Hadoop Summit 2014
San Jose, CA
Tuesday, June 3, 2014
Thursday, June 5, 2014

MapR Technologies is proud to be a platinum sponsor of Hadoop Summit 2014, the leading conference for the Apache Hadoop community. This event will feature many of the Apache Hadoop thought leaders who will showcase successful Hadoop use cases, share development and administration tips and tricks, and educate organizations about how best to leverage Apache Hadoop as a key component in their enterprise data architecture.

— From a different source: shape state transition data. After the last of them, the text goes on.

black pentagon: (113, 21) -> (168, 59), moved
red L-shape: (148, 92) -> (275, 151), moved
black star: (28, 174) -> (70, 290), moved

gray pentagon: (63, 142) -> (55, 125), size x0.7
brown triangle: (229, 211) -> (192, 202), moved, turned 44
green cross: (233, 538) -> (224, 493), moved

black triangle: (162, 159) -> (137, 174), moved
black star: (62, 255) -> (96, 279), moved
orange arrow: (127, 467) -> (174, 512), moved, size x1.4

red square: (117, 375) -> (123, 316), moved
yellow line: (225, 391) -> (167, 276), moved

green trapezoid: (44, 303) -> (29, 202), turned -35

Delivering on the Hadoop/HBase Integrated Architecture

Dale Kim View Bio

June 3, 2014 4:35pm-5:15pm

Hadoop has gained tremendous traction in the past few years as a massively scalable, enterprise-wide analytical system. Its flexibility and cost advantage make it an attractive platform for running batch-oriented and interactive analytics on large data sets.

The growing popularity of in-Hadoop databases like HBase let businesses consolidates their operational and analytical workloads into a single cluster. This overcomes the traditional model of copying data from the operational system to the analytical system, which often creates significant latency and introduces additional complexity and cost.

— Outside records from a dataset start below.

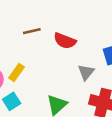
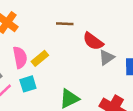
gray triangle: (86, 72) -> (107, 57), moved

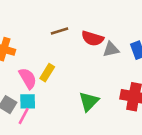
gray triangle: (107, 57) -> (111, 49), turned 42
cyan square: (28, 84) -> (28, 101), moved, turned 35

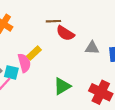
red semicircle: (93, 38) -> (65, 33), moved
pink semicircle: (28, 78) -> (24, 63), moved

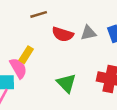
red semicircle: (65, 33) -> (63, 34), moved
green triangle: (62, 86) -> (66, 83), turned -30

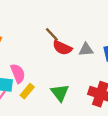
brown line: (39, 14) -> (52, 34), moved, turned 56
yellow rectangle: (26, 55) -> (27, 91), moved

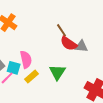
gray triangle: (86, 49) -> (81, 46), moved
green triangle: (60, 93) -> (57, 72), moved

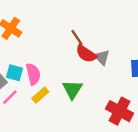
gray triangle: (81, 46) -> (102, 57), turned 40
cyan square: (14, 68) -> (15, 73), moved

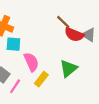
cyan square: (15, 73) -> (13, 44), moved
green triangle: (72, 90) -> (69, 68), turned 30

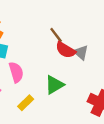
yellow rectangle: (41, 79) -> (26, 103), moved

Tomer will describe how businesses can begin to integrate operational data into their analytics clusters. He will describe the tools businesses should use, including SQL-on-Hadoop technologies and NoSQL databases like HBase. The combination of these tools offers the familiarity of SQL with the speed and scalability of NoSQL databases.

Architecting R into the Storm Application Development Process

Allen Day View Bio

June 3, 2014 5:25pm-6:05pm

The business need for real-time analytics at large scale has focused attention on the use of Apache Storm, but an approach that is sometimes overlooked is the use of Storm and R together. This novel combination of real-time processing with Storm and the practical but powerful statistical analysis offered by R substantially extends the usefulness of Storm as a solution to a variety of business critical problems. By architecting R into the Storm application development process, Storm developers can be much more effective. The aim of this design is not necessarily to deploy faster code but rather to deploy code faster. Just a few lines of R code can be used in place of lengthy Storm code for the purpose of early exploration – you can easily evaluate alternative approaches and quickly make a working prototype.

In this presentation, Allen will build a bridge from basic real-time business goals to the technical design of solutions. We will take an example of a real-world use case, compose an implementation of the use case as Storm components (spouts, bolts, etc.) and highlight how R can be an effective tool in prototyping a solution.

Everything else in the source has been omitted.